Most teleosts, as external fertilizers, display a very different reproductive strategy based on the increased quantity of embryos with low surviving probabilities after birth: large egg batches are fertilized but the embryos, which are exposed to changing environmental conditions, predation, etc, have few chances to survive. Since they have less restrictive mechanisms for sperm selection than mammals, it is likely that fertilization with DDS occurs (Pérez-Cerezales et al., 2010). Moreover, the study of transcripts in trout embryos and larvae suggested a tolerance to genotoxic damage after inhibition of DNA repair in zygotes (Fernández-Díez et al., 2015), as well as in embryos obtained from sub optimal quality oocytes, which showed an altered expression of DDR-related genes (Fernández-Díez et al., 2016). Our hypothesis is that embryo development in fish displays a high degree of tolerance to paternal DNA damage, being able to progress up to hatching, even when embryos carry a high degree of genomic damage. In this study, we use zebrafish as model species in order to analyze the effects of fertilization with DDS on the activation of DDR mechanisms and on the progeny development. Furthermore, zebrafish share with mammals the DNA repairing pathways, cell cycle control mechanisms and the main apoptotic pathways.
Genotoxic damage in sperm
The analysis of cells with different degree of DNA damage using the comet assay showed that UV irradiation significantly increased DNA fragmentation. The average percentage of tail DNA, which indicates the percentage of fragmented DNA in cells, increased from 3.84±1.12% in control sperm to 42.09±2.15% and 39.2±0.68% in treated samples (30 s and 40 s of UV irradiation, respectively) (Fig. 1A). In addition, 94.17±5.82% of the control cells contained less than 10% fragmented DNA, whereas in the treated samples there were no cells in that range. Most of them carrying more than 30% fragmented DNA (75.6±5.9% and 78.2±8.22% in samples for irradiated 30 s and 40 s, respectively) (Fig. 1B). TUNEL assay (Fig. 2) also revealed a significant increase in DNA fragmentation, with almost 12% more positive cells in UV-irradiated samples (19±0.38% and 18.89±0.47% in samples irradiated for 30 s and 40 s, respectively) than in control ones (7.91±0.46%).
As showed in Fig. 3, sperm treatment did not affect the fertility rates (Fig. 3A). The survival rate at 72 hours post fertilization (hpf) was clearly lower in progenies from treated sperm than in those from control ones (Fig. 3B), showing an increase in the mortality rate from 8 hpf to 24 hpf and 72 hpf (Fig. 3C).

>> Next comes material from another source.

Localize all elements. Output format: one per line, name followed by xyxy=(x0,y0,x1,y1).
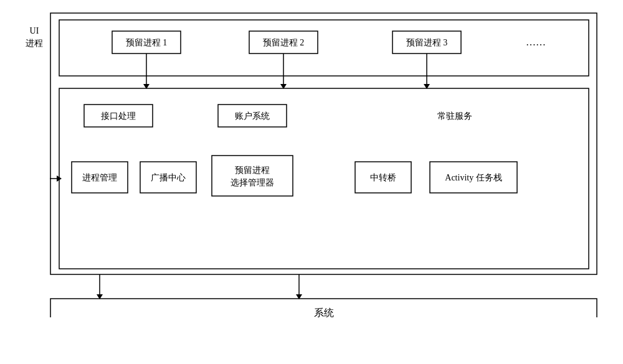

The percentage of malformed larvae at 72 hpf was extremely high in those batches from treated sperm, reaching almost 100% malformation rate (96.87±3.12% and 89.28±10.71% in batches from sperm treated for 30 s and 40 s, respectively) (Fig. 4C,D). Most of the embryos displayed several lesions simultaneously (Fig. 4B), showing a global phenotype modification (axial torsion, cardiac edema, defects in yolk conformation, inability to hatch and lower level of pigmentation). In addition, the chondrogenesis was deeply affected. As shown in Fig. 4A, the cartilage is not well defined in those progenies from treated sperm, the craniofacial skeleton formation being deeply affected. Immunodetection of the hallmarks of DNA repair (γH2AX and 53BP1) (Fig. 5) revealed that at the earliest stage (1k-cell) the embryos showed a much more intense repairing activity, particularly in batches from treated sperm. The presence of both γ-H2AX and 53BP1 (Fig. 5B,C) was twice as high in embryos from treated sperm than in those obtained from untreated sperm. A slight decrease in the repairing activity was observed at 8 hpf in the same batches when comparing to the control ones, but no differences were found at 24 hpf.
The immunodetection of p53-phosphorylated also indicated a very significant increase in the activation of p53 in the progenies from irradiated sperm for 40 s (Fig. 6A,B), particularly at 8 hpf. This pattern was consistent with the expression of tp53 in the same developmental stage, showing an upregulation in those batches from DDS (Fig. 6C). Moreover, the alternative isoform Δ113p53 was upregulated in the same batches (Fig. 7A). In the other hand, the analyzed polymerases did not show modified expression levels in the experimental progenies (Fig. 7B,C).
The expression of pro-apoptotic gene noxa (Fig. 8A) was significantly lower in embryos from irradiated sperm at 8 hpf and 24 hpf, but no changes were noticed during mid-blastula transition. bcl2 showed an opposite pattern: a great increase in the expression of this gene was observed from zygotic activation (1k-cell) to organogenesis (24 hpf) in progenies from treated sperm (Fig. 8B). The apoptotic activity evaluated by the detection of annexin V varied during development, reaching the maximum at 75% epiboly (8 hpf). Progenies from treated sperm displayed a slightly enhanced apoptotic activity compared with those from control sperm at that stage (Fig. 8C).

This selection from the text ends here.